ICE-Gebiet in Limburg: Zwei Neueröffnungen sind geplant

Wie es mit den Platanen am Limburger Neumarkt weitergeht, ist noch offen. Es liegt zwar ein neues Gutachten vor, doch oberste Priorität hat zuerst das angekündigte Bürgerbegehren.

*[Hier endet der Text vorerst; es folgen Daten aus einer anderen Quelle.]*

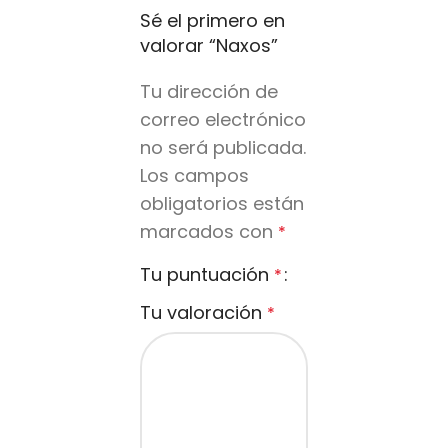
Sé el primero en
valorar “Naxos”
Tu dirección de
correo electrónico
no será publicada.
Los campos
obligatorios están
marcados con
*
Tu puntuación
*
Tu valoración
*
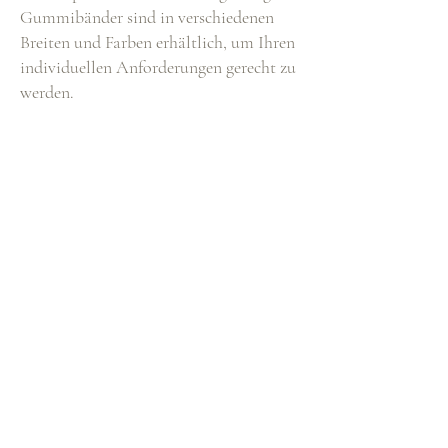
Gummibänder sind in verschiedenen
Breiten und Farben erhältlich, um Ihren
individuellen Anforderungen gerecht zu
werden.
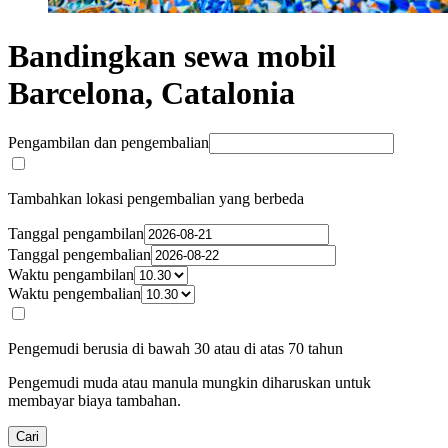
Bandingkan sewa mobil
Barcelona, Catalonia
Pengambilan dan pengembalian
Tambahkan lokasi pengembalian yang berbeda
Tanggal pengambilan
Tanggal pengembalian
Waktu pengambilan
Waktu pengembalian
Pengemudi berusia di bawah 30 atau di atas 70 tahun
Pengemudi muda atau manula mungkin diharuskan untuk
membayar biaya tambahan.
Cari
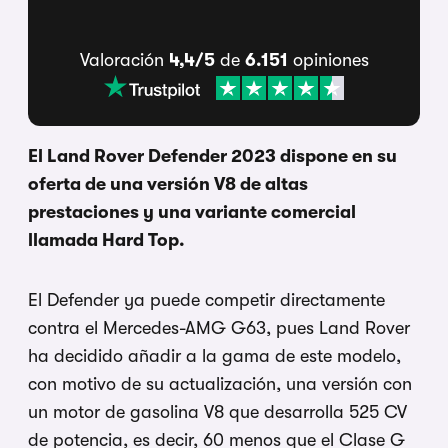
Valoración
4,4/5
de
6.151
opiniones
El Land Rover Defender 2023 dispone en su
oferta de una versión V8 de altas
prestaciones y una variante comercial
llamada Hard Top.
El Defender ya puede competir directamente
contra el Mercedes-AMG G63, pues Land Rover
ha decidido añadir a la gama de este modelo,
con motivo de su actualización, una versión con
un motor de gasolina V8 que desarrolla 525 CV
de potencia, es decir, 60 menos que el Clase G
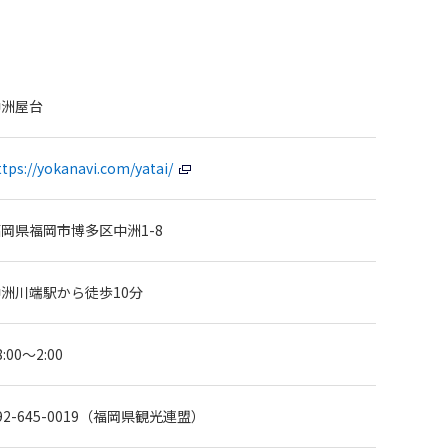
中洲屋台
ttps://yokanavi.com/yatai/
岡県福岡市博多区中洲1-8
洲川端駅から徒歩10分
8:00～2:00
92-645-0019（福岡県観光連盟）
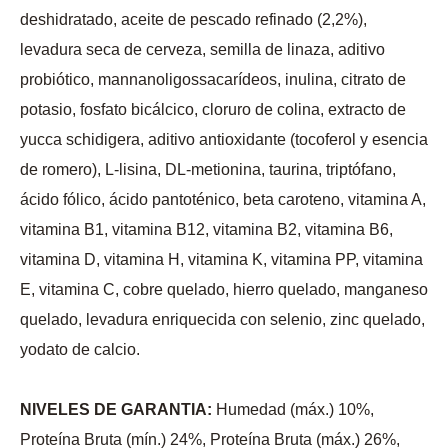
deshidratado, aceite de pescado refinado (2,2%),
levadura seca de cerveza, semilla de linaza, aditivo
probiótico, mannanoligossacarídeos, inulina, citrato de
potasio, fosfato bicálcico, cloruro de colina, extracto de
yucca schidigera, aditivo antioxidante (tocoferol y esencia
de romero), L-lisina, DL-metionina, taurina, triptófano,
ácido fólico, ácido pantoténico, beta caroteno, vitamina A,
vitamina B1, vitamina B12, vitamina B2, vitamina B6,
vitamina D, vitamina H, vitamina K, vitamina PP, vitamina
E, vitamina C, cobre quelado, hierro quelado, manganeso
quelado, levadura enriquecida con selenio, zinc quelado,
yodato de calcio.
NIVELES DE GARANTIA:
Humedad (máx.) 10%,
Proteína Bruta (mín.) 24%, Proteína Bruta (máx.) 26%,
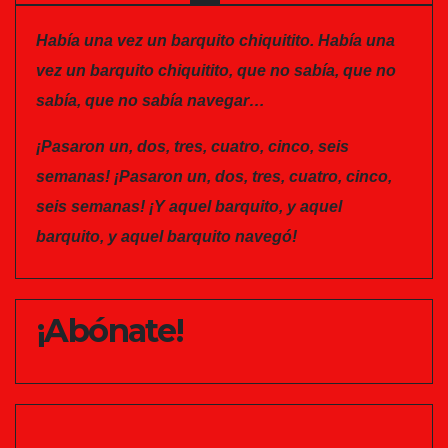
Había una vez un barquito chiquitito. Había una
vez un barquito chiquitito, que no sabía, que no
sabía, que no sabía navegar…
¡Pasaron un, dos, tres, cuatro, cinco, seis
semanas! ¡Pasaron un, dos, tres, cuatro, cinco,
seis semanas! ¡Y aquel barquito, y aquel
barquito, y aquel barquito navegó!
¡Abónate!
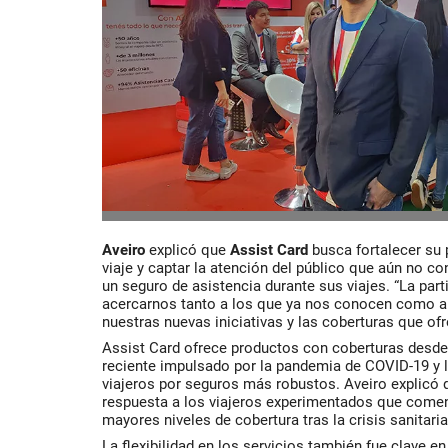
Aveiro
explicó que
Assist Card
busca fortalecer su 
viaje y captar la atención del público que aún no co
un seguro de asistencia durante sus viajes. “La part
acercarnos tanto a los que ya nos conocen como a
nuestras nuevas iniciativas y las coberturas que ofr
Assist Card ofrece productos con coberturas desde 
reciente impulsado por la pandemia de COVID-19 y 
viajeros por seguros más robustos. Aveiro explicó 
respuesta a los viajeros experimentados que comen
mayores niveles de cobertura tras la crisis sanitaria
La flexibilidad en los servicios también fue clave e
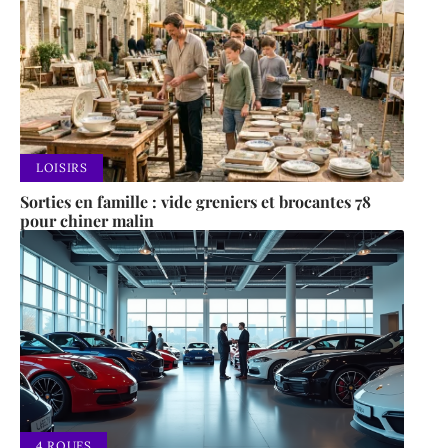
LOISIRS
Sorties en famille : vide greniers et brocantes 78
pour chiner malin
4 ROUES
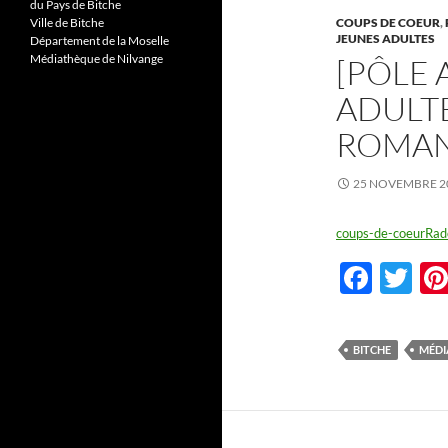
du Pays de Bitche
Ville de Bitche
COUPS DE COEUR
,
JEUNES ADULTES
Département de la Moselle
Médiathèque de Nilvange
[PÔLE
ADULT
ROMAN
25 NOVEMBRE 2
coups-de-coeurRa
F
T
ac
w
e
itt
BITCHE
MÉDI
b
er
o
o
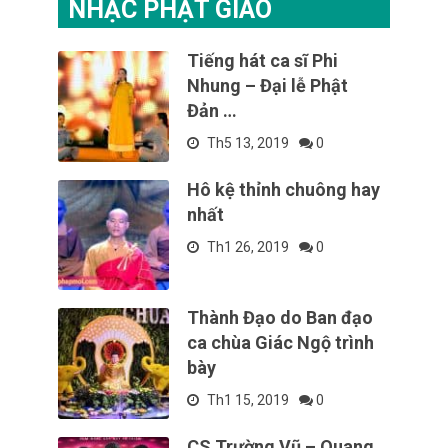
NHẠC PHẬT GIÁO
Tiếng hát ca sĩ Phi
Nhung – Đại lễ Phật
Đản …
Th5 13, 2019
0
Hô kệ thỉnh chuông hay
nhất
Th1 26, 2019
0
Thành Đạo do Ban đạo
ca chùa Giác Ngộ trình
bày
Th1 15, 2019
0
CS Trường Vũ – Quang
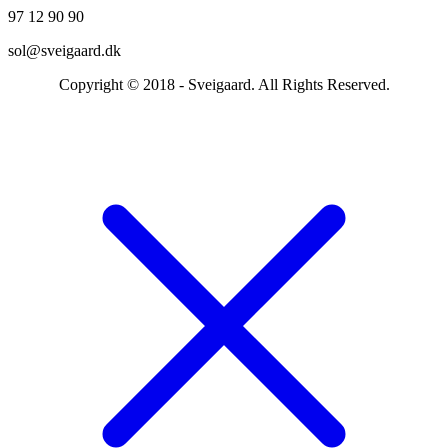
97 12 90 90
sol@sveigaard.dk
Copyright © 2018 - Sveigaard. All Rights Reserved.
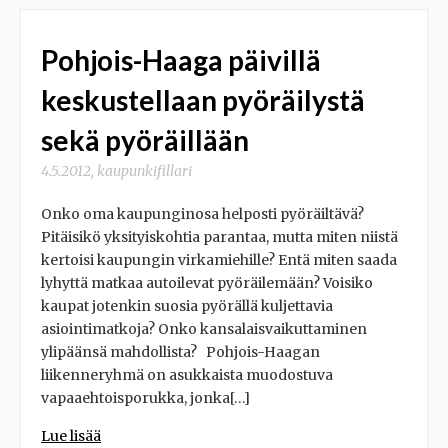
Pohjois-Haaga päivillä
keskustellaan pyöräilystä
sekä pyöräillään
4.5.2012
,
kaupunkifillari
Onko oma kaupunginosa helposti pyöräiltävä?
Pitäisikö yksityiskohtia parantaa, mutta miten niistä
kertoisi kaupungin virkamiehille? Entä miten saada
lyhyttä matkaa autoilevat pyöräilemään? Voisiko
kaupat jotenkin suosia pyörällä kuljettavia
asiointimatkoja? Onko kansalaisvaikuttaminen
ylipäänsä mahdollista? Pohjois-Haagan
liikenneryhmä on asukkaista muodostuva
vapaaehtoisporukka, jonka[…]
Lue lisää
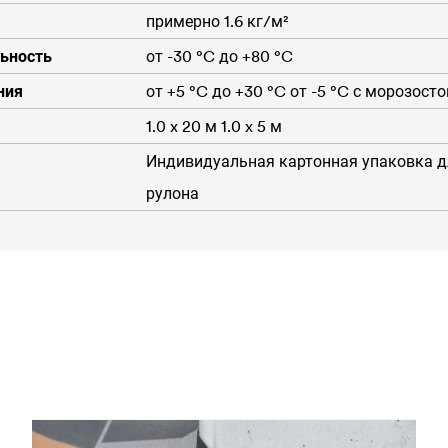
примерно 1.6 кг/м²
ьность
от -30 °C до +80 °C
ния
от +5 °C до +30 °C от -5 °C с морозост
1.0 x 20 м 1.0 x 5 м
Индивидуальная картонная упаковка д
рулона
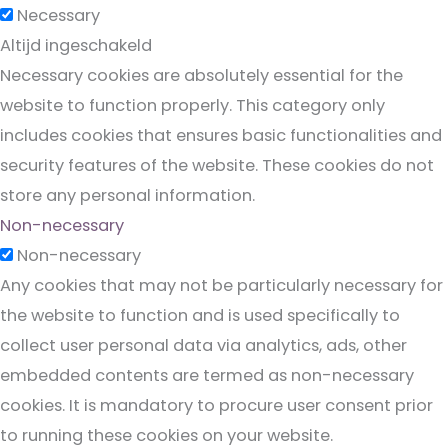
Necessary
Altijd ingeschakeld
Necessary cookies are absolutely essential for the
website to function properly. This category only
includes cookies that ensures basic functionalities and
security features of the website. These cookies do not
store any personal information.
Non-necessary
Non-necessary
Any cookies that may not be particularly necessary for
the website to function and is used specifically to
collect user personal data via analytics, ads, other
embedded contents are termed as non-necessary
cookies. It is mandatory to procure user consent prior
to running these cookies on your website.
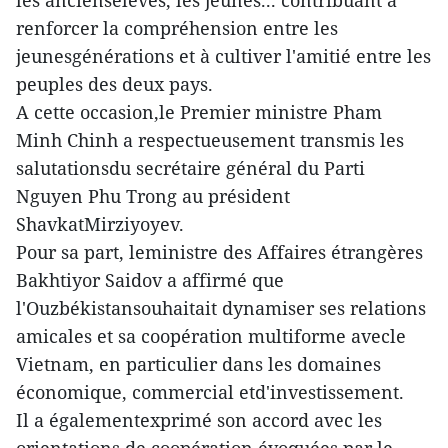
renforcer la compréhension entre les
jeunesgénérations et à cultiver l'amitié entre les
peuples des deux pays.
A cette occasion,le Premier ministre Pham
Minh Chinh a respectueusement transmis les
salutationsdu secrétaire général du Parti
Nguyen Phu Trong au président
ShavkatMirziyoyev.
Pour sa part, leministre des Affaires étrangères
Bakhtiyor Saidov a affirmé que
l'Ouzbékistansouhaitait dynamiser ses relations
amicales et sa coopération multiforme avecle
Vietnam, en particulier dans les domaines
économique, commercial etd'investissement.
Il a égalementexprimé son accord avec les
orientations de coopération évoquées par le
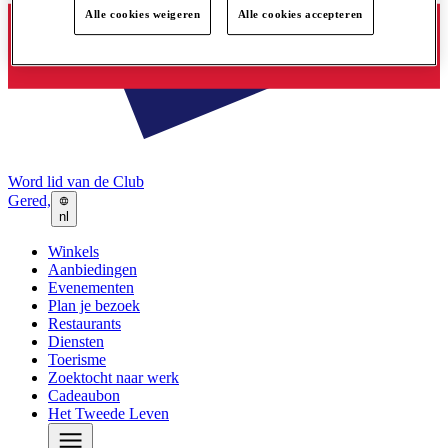
Alle cookies weigeren
Alle cookies accepteren
Word lid van de Club
Gered,
nl
Winkels
Aanbiedingen
Evenementen
Plan je bezoek
Restaurants
Diensten
Toerisme
Zoektocht naar werk
Cadeaubon
Het Tweede Leven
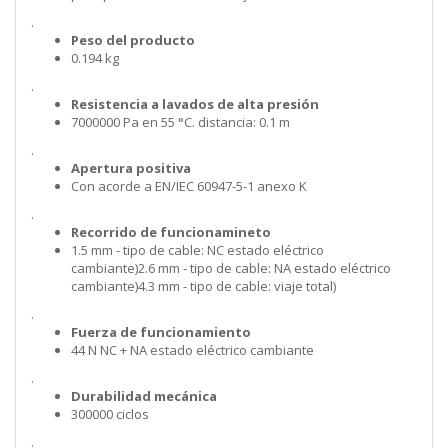
.
Peso del producto
0.194 kg
.
Resistencia a lavados de alta presión
7000000 Pa en 55 °C. distancia: 0.1 m
.
Apertura positiva
Con acorde a EN/IEC 60947-5-1 anexo K
.
Recorrido de funcionamineto
1.5 mm - tipo de cable: NC estado eléctrico
cambiante)2.6 mm - tipo de cable: NA estado eléctrico
cambiante)4.3 mm - tipo de cable: viaje total)
.
Fuerza de funcionamiento
44 N NC + NA estado eléctrico cambiante
.
Durabilidad mecánica
300000 ciclos
.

Limburg - Der Ausschuss für Stadtentwicklung, Wirtschaft und Verkehr des Limburger Stadtparlamentes hat in seiner Sitzung im Rathaus von Bürgermeister Dr. Marius Hahn (SPD) mitgeteilt bekommen, dass dieser ein weiteres Gutachten zum Zustand der Platanen auf dem "Neumarkt" in Auftrag gegeben habe. Dieses bestätige die Erhaltenswürdigkeit der Platanen. Allerdings gibt es laut Hahn in der Einschätzung im Vergleich zum ersten Gutachten des Büros Eiko Letsch aus dem Jahre 2012 eine Abweichung. Hahn wollte aber öffentlich den Stadtverordneten noch nichts dazu sagen, solange der erste Gutachter, der seine Meinung 2019 noch einmal bekräftigte habe, hierzu nicht Stellung genommen hat. Der Magistrat wolle sich in seiner nächsten Sitzung am 24. September mit der Thematik befassen.

Limburg: Was passiert mit den Platanen am Neumarkt? 

Auf Nachfrage von FDP-Fraktionschefin Marion Schardt-Sauer sagte der Bürgermeister, dass die Kosten des neuen Gutachtens voraussichtlich in dem Rahmen liegen würden, den er selbst abzeichnen könne. Eine Rechnung liege aber noch nicht vor. Hahn sagte auch, dass das Planungsbüro beauftragt worden sei, die Planungen zur Umgestaltung des Neumarktes weiter voranzutreiben. Allerdings würden hier baulich natürlich keine Fakten geschaffen, solange der Prozess des Bürgerbegehrens nicht beendet sei.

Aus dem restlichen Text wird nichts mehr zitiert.